[Babase] Lots of darcs processes on papio?

Ryan Hardy rh87 at duke.edu
Wed Apr 28 12:30:48 EDT 2010


On Apr 27, 2010, at 5:41 PM, Karl O. Pinc wrote:

> I tried a robots.txt that denies spider access to the darcs
> archive but it seems that Microsoft's Bing, at least,
> also detects old robots.txt copies in the darcs archive
> that allow spidering.  Bing _should_ ignore all robots.txt
> that are are elsewhere than at document root but it does
> not and appears to choose the most liberal policy it can
> find.  I don't _think_ google's got this problem, but I'm
> not sure.  Google seems to be polite about it's spidering
> but Bing hits the box hard and so that's where I focused
> my investigations.

Yeah, the MSNbot was the culprit last night too.

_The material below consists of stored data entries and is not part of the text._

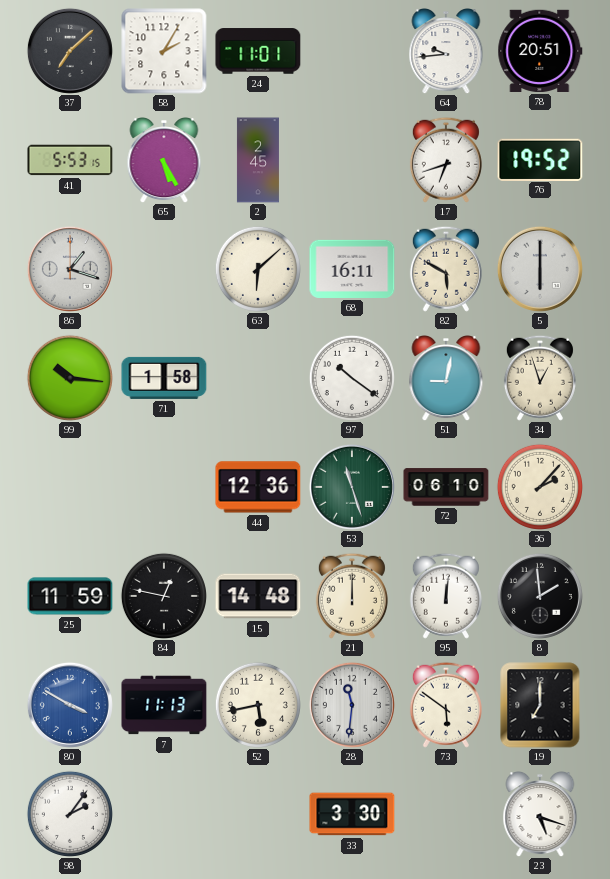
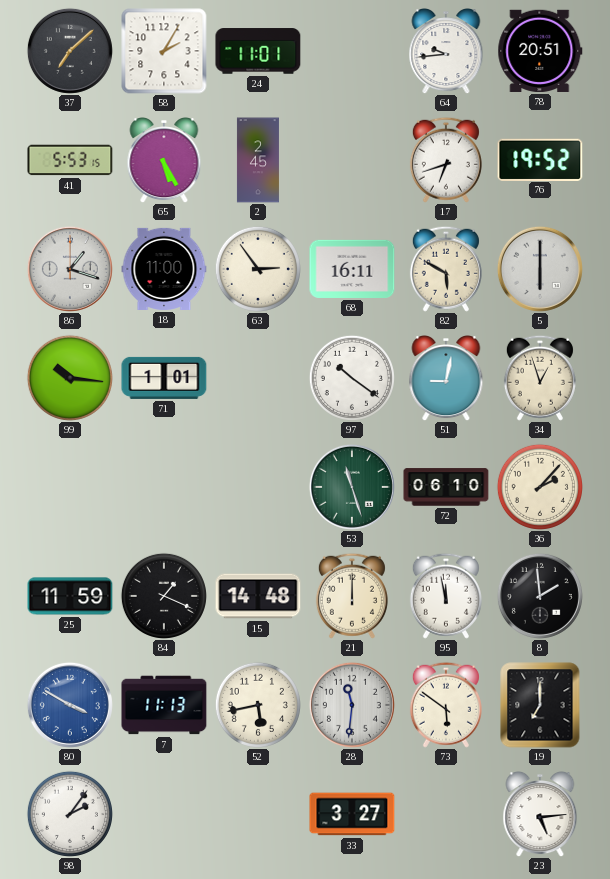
18: none -> 11:00
63: 6:08 -> 2:54
71: 1:58 -> 1:01
44: 12:36 -> none
84: 12:47 -> 1:19
95: 12:01 -> 11:58
33: 3:30 -> 3:27
23: 5:18 -> 5:14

> The easy answer is to turn off the darcs web interface.
> My plan was to disable the darcs web interface if it became
> a problem until we upgrade the OS and get something newer.
> 
> Suggestions?

If it's not affecting your usage of the box, I don't particularly have any desire to kill functionality for you.

Actually, I don't think the bots are even seeing the robots.txt at all, the way httpd is currently configured.  They don't do HTTPS requests, so they are getting redirected to the wiki page via HTTPS (per the RewriteCond/Rule), unless I am misinterpreting the current config.

Adding the following to /etc/httpd/conf.d/Xbabase.conf between lines 25 and 26 should do the trick, I think:

  # Allow crawlers to get robots.txt so they stop killing us. -rnh, 04/28/2010
  RewriteCond   %{REQUEST_URI} ^/robots.txt$
  RewriteRule  .*  - [L]

That should allow non-HTTPS requests for the file to succeed, which will hopefully make the bots quite so annoying.  I didn't want to edit the file in the assumption that you have it checked in/out via some version control mechanism.  I'd be happy to do it, otherwise.